THE PROBLEM: Nothing but the lines holding the string "Indigenous" should appear in the answer. Copy them from the entries.

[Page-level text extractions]

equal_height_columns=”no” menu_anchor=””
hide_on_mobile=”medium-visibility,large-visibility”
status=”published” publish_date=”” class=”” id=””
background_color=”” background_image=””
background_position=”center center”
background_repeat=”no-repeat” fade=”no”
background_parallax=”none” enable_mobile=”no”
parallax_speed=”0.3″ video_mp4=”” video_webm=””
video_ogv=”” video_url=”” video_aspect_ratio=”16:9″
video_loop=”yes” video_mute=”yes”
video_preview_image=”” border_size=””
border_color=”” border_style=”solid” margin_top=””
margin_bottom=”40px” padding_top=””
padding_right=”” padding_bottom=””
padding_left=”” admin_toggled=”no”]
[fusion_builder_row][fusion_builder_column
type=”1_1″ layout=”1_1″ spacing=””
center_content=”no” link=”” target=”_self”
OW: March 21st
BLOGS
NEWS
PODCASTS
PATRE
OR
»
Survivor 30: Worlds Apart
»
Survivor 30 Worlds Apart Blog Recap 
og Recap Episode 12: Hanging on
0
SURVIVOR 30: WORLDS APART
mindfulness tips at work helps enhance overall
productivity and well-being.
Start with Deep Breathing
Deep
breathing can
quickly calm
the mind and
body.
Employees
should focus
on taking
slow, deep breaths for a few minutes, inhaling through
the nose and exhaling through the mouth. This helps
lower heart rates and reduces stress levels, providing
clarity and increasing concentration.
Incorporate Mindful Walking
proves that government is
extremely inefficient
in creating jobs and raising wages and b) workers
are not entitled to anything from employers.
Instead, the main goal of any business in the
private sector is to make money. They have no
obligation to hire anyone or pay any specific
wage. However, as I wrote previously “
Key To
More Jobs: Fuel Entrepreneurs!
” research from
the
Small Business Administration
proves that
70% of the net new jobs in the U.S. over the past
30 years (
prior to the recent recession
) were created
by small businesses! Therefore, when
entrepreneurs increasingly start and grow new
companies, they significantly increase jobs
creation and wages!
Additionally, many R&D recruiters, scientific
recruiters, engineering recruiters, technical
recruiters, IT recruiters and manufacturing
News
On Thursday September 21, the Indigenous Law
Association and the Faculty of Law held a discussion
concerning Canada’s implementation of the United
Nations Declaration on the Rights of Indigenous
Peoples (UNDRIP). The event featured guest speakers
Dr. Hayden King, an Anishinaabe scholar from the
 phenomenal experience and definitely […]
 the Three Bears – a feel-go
---
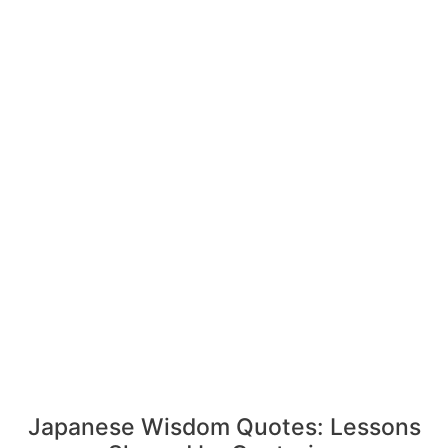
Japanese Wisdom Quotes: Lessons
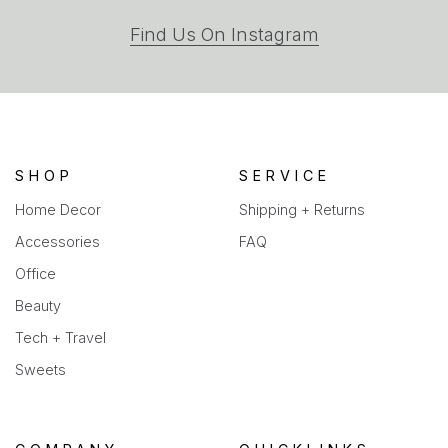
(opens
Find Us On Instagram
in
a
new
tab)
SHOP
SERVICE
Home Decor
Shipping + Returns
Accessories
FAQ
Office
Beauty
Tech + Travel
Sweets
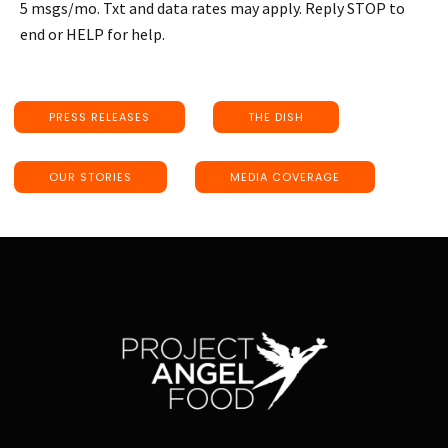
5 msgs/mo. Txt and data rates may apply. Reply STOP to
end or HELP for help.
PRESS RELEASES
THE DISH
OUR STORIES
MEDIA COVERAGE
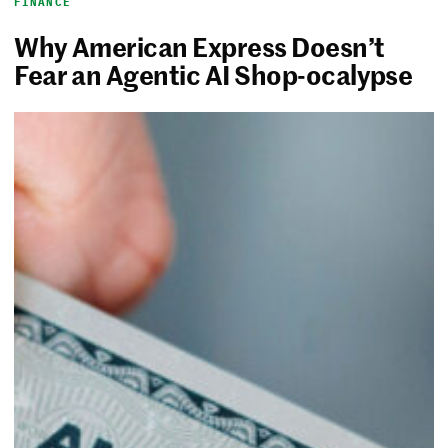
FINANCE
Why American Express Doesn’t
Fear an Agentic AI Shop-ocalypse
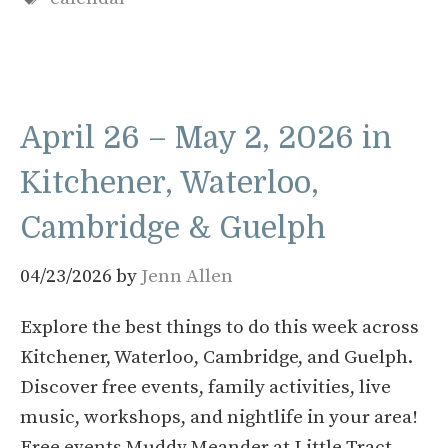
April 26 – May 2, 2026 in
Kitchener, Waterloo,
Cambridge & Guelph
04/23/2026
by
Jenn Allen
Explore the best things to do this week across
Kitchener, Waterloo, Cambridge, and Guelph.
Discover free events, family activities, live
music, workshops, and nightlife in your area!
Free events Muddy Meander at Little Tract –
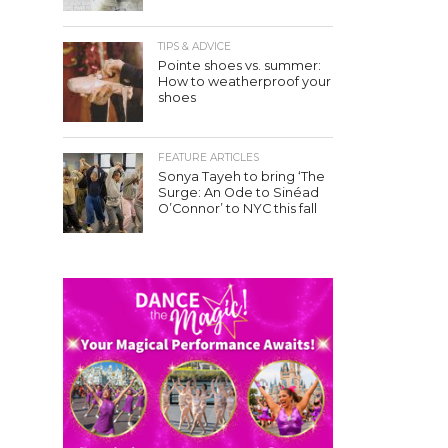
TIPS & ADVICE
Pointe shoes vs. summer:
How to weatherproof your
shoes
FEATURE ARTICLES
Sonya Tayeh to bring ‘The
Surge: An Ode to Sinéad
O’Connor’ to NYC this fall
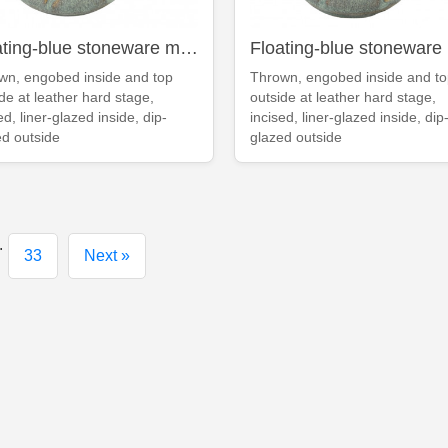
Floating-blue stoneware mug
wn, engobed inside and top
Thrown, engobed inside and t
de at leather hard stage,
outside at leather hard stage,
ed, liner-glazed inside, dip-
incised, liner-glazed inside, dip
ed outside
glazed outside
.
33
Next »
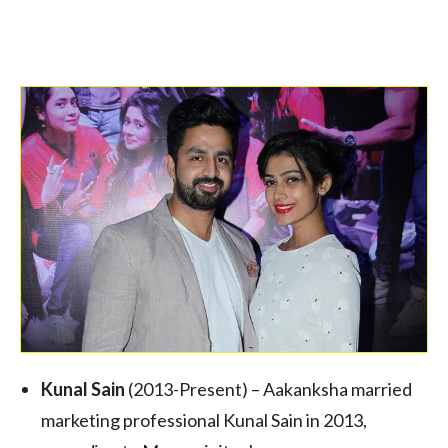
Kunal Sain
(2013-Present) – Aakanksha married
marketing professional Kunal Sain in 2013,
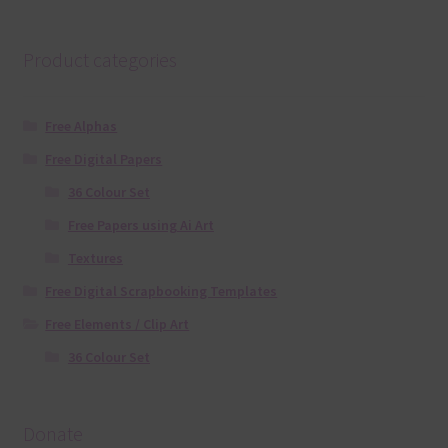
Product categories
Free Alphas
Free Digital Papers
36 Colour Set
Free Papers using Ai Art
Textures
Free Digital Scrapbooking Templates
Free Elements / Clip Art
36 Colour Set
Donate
---
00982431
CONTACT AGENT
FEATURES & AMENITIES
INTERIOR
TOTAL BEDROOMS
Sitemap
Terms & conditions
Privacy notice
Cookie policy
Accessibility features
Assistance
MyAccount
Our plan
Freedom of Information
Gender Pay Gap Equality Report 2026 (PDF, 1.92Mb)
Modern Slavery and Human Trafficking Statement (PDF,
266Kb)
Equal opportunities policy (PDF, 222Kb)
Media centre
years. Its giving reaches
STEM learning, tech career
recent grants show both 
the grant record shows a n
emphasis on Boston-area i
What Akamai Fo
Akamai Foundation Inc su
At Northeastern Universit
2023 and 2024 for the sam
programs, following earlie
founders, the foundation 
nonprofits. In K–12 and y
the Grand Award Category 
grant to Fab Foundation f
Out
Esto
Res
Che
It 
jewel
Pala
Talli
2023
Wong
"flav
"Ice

WORKED SOLUTION:
On Thursday September 21, the Indigenous Law
Nations Declaration on the Rights of Indigenous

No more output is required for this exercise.